You could argue that while we have no language to describe, we have no understanding. When people say they can't understand the motivation of the suicide bombers in London, at the same time they are saying that they have no language to describe it. I thought when Police Commissioner Blair said they behaved like a cult, a death cult, that was it - he had classified them for us. It's a way of understanding Al Qaeda, a religious cult with a typical charismatic leader, and a typical tropism to suicide of the members.
I'm only referring here to the indoctrination of the cult members, their organisation and behaviour. The politics underlying the formation of the cult are more complex and are well-known. A lot of people agree on some of the politics, and are angry about the injustices, but very few are minded as a result to kill themselves and massacre the general public.
Equally when people talked about a clash of cultures or clash of civilisations, we were at a loss to know how to answer.
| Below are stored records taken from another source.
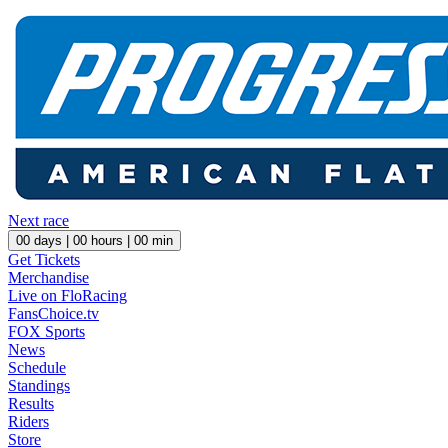
Next race
00
days |
00
hours |
00
min
Get Tickets
Merchandise
Live on FloRacing
FansChoice.tv
FOX Sports
News
Schedule
Standings
Results
Riders
Store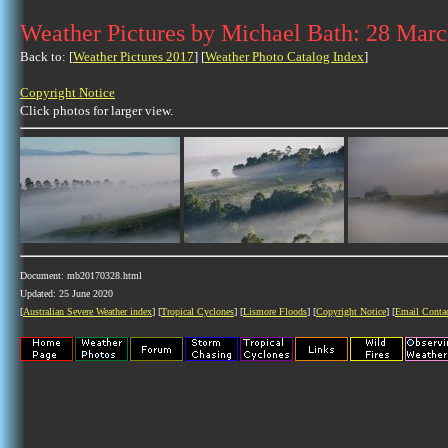
Weather Pictures by Michael Bath: 28 Mar
Back to: [
Weather Pictures 2017
] [
Weather Photo Catalog Index
]
Copyright Notice
Click photos for larger view.
Document: mb20170328.html
Updated: 25 June 2020
[
Australian Severe Weather index
] [
Tropical Cyclones
] [
Lismore Floods
] [
Copyright Notice
] [
Email Conta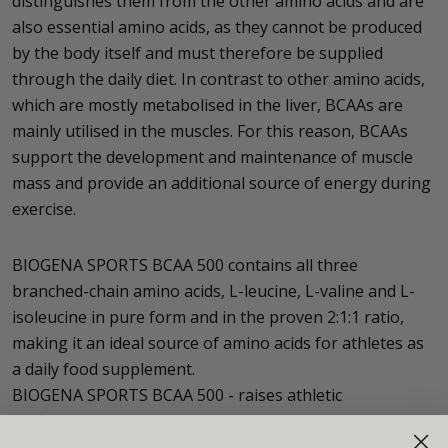
distinguishes them from the other amino acids and are
also essential amino acids, as they cannot be produced
by the body itself and must therefore be supplied
through the daily diet. In contrast to other amino acids,
which are mostly metabolised in the liver, BCAAs are
mainly utilised in the muscles. For this reason, BCAAs
support the development and maintenance of muscle
mass and provide an additional source of energy during
exercise.
BIOGENA SPORTS BCAA 500 contains all three
branched-chain amino acids, L-leucine, L-valine and L-
isoleucine in pure form and in the proven 2:1:1 ratio,
making it an ideal source of amino acids for athletes as
a daily food supplement.
BIOGENA SPORTS BCAA 500 - raises athletic
performance to a new level.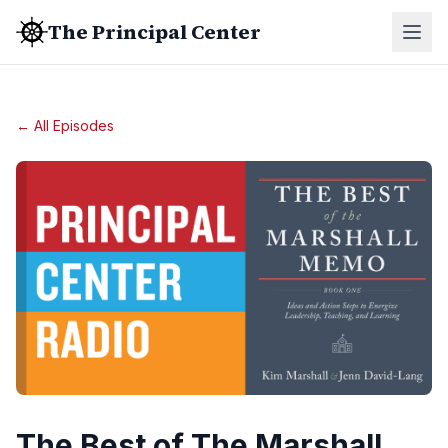
The Principal Center
← All Episodes
The Best of The Marshall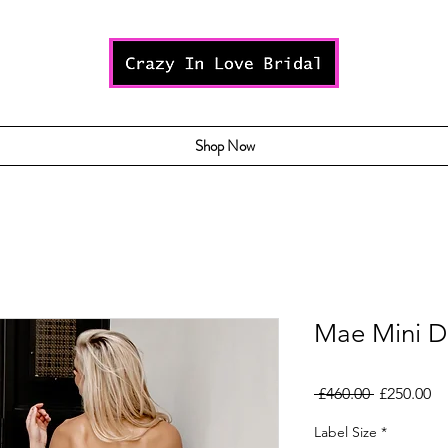
Shop Now
Mae Mini D
Regular
Sa
 £460.00 
£250.00
Price
Pr
Label Size
*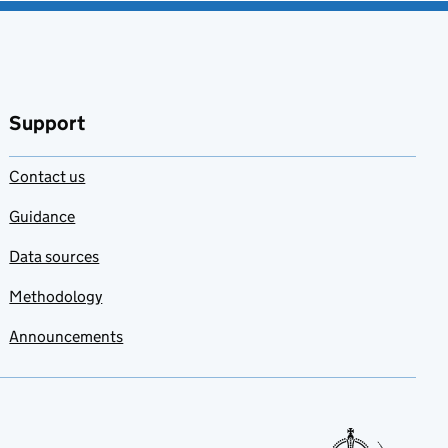
Support
Contact us
Guidance
Data sources
Methodology
Announcements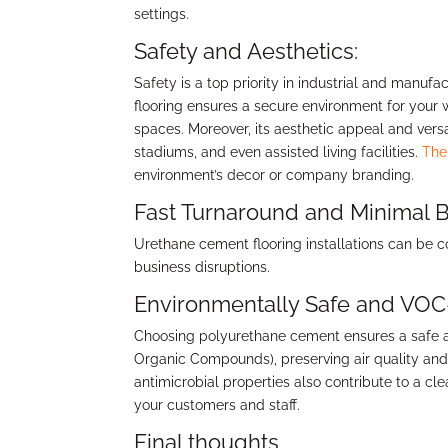
settings.
Safety and Aesthetics:
Safety is a top priority in industrial and manufa
flooring ensures a secure environment for your 
spaces. Moreover, its aesthetic appeal and versati
stadiums, and even assisted living facilities.
The
environment’s decor or company branding.
Fast Turnaround and Minimal B
Urethane cement flooring installations can be
business disruptions.
Environmentally Safe and VOC
Choosing polyurethane cement ensures a safe and
Organic Compounds), preserving air quality and m
antimicrobial properties also contribute to a c
your customers and staff.
Final thoughts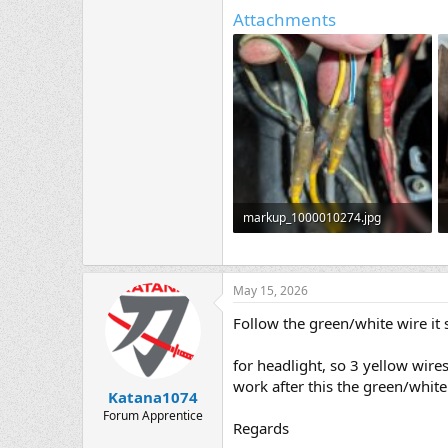
Attachments
markup_1000010274.jpg
650.3 KB · Views: 3
May 15, 2026
Follow the green/white wire it
for headlight, so 3 yellow wire
work after this the green/white 
Katana1074
Forum Apprentice
Regards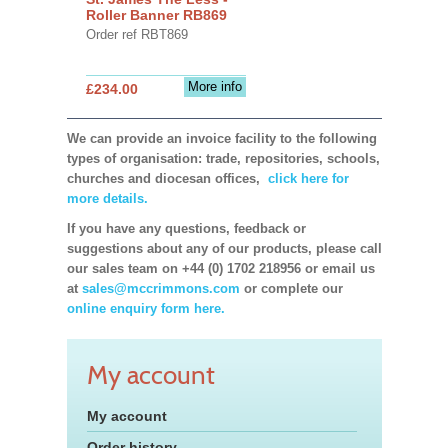
Roller Banner RB869
Order ref RBT869
More info
£234.00
We can provide an invoice facility to the following
types of organisation: trade, repositories, schools,
churches and diocesan offices,
click here for
more details.
If you have any questions, feedback or
suggestions about any of our products, please call
our sales team on +44 (0) 1702 218956 or email us
at
sales@mccrimmons.com
or complete our
online enquiry form here.
My account
My account
Order history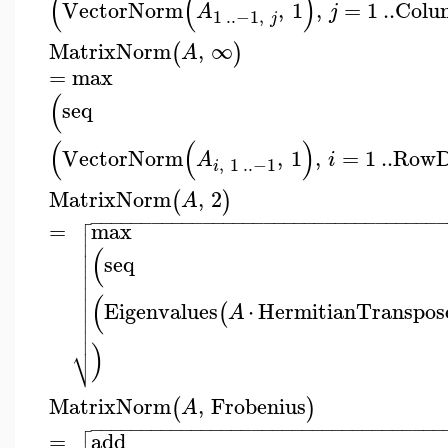
(
(
)
VectorNorm
,
1
,
=
1
..
Colu
A
j
1
..
−1
,
j
MatrixNorm
,
∞
(
)
A
=
max
(
seq
(
(
)
VectorNorm
,
1
,
=
1
..
RowD
A
i
,
1
..
−1
i
MatrixNorm
,
2
(
)
A

−
−
−
−
−
−
−
−
−
−
−
−
−
−
−
−
−
−
−
−
−
−
−
−
−
−
−
−
−
−
−
−
−
−

=
max


(

seq



(

Eigenvalues
⋅
HermitianTranspos
(

A


)
⎷
MatrixNorm
,
Frobenius
(
)
A

−
−
−
−
−
−
−
−
−
−
−
−
−
−
−
−
−
−
−
−
−
−
−
−
−
−
−
−
−
−
−
−
−
−
−

=
add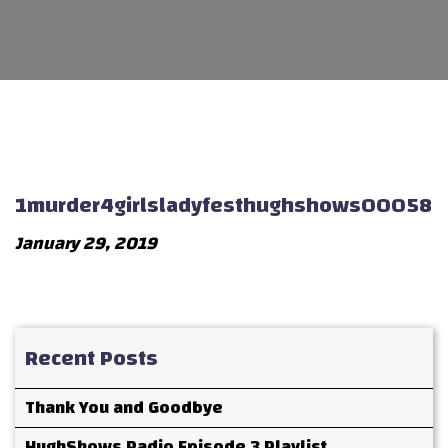
1murder4girlsladyfesthughshows00058
January 29, 2019
Recent Posts
Thank You and Goodbye
HughShows Radio Episode 3 Playlist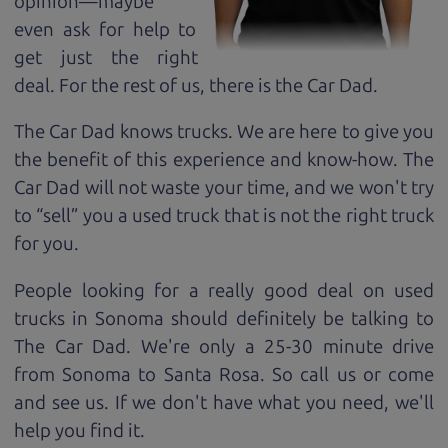
opinion—maybe
even ask for help to
get just the right
deal. For the rest of us, there is the Car Dad.
The Car Dad knows trucks. We are here to give you
the benefit of this experience and know-how. The
Car Dad will not waste your time, and we won't try
to “sell” you a used truck that is not the right truck
for
you.
People looking for a really good deal on used
trucks in Sonoma should definitely be talking to
The Car Dad. We're only a 25-30 minute drive
from Sonoma to Santa Rosa. So call us or come
and see us. If we don't have what you need, we'll
help you find it.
Was it something observed, which simply had to be accepted? We hadn't the language to respond. That is why it seems helpful to me that the Spanish prime minister should call for an alliance of civilisations to combat terrorism. Even if it's embraced by the most guilty, as a sort of cop-out, I think it's a useful idea, a useful phrase, a worthwhile aim. It sounds very simple now, but until the language was adduced it was as if we were to some extent in a state of suspense and danger, a question was left hanging.
When the Spanish prime minister contemplated the problem, perhaps his thoughts constituted a search for the words, and his words are a gift to us, a gift of understanding conveyed in words. Not new words, but a classification of something unclassified, with a rightness, a sort of solution to a puzzle. The quest for understanding of something being a puzzle, and the words of explanation being the solution. It might be a solution instinctively known, and embodied in the behaviour of "right-thinking" people, but until the words were formulated there was a hunger, a need, an uncertainty. From uncertainty, fear and anger and then violence are born.
What is the sense of rightness, of solution that I feel on hearing these words? One person's solution may ring true to some people, but false to others. For me I think it's the extent to which the solutions, the new words, give hope and reassurance, and also propose a goal or direction to pursue that leads towards peace and security, away from war and the threat of destruction.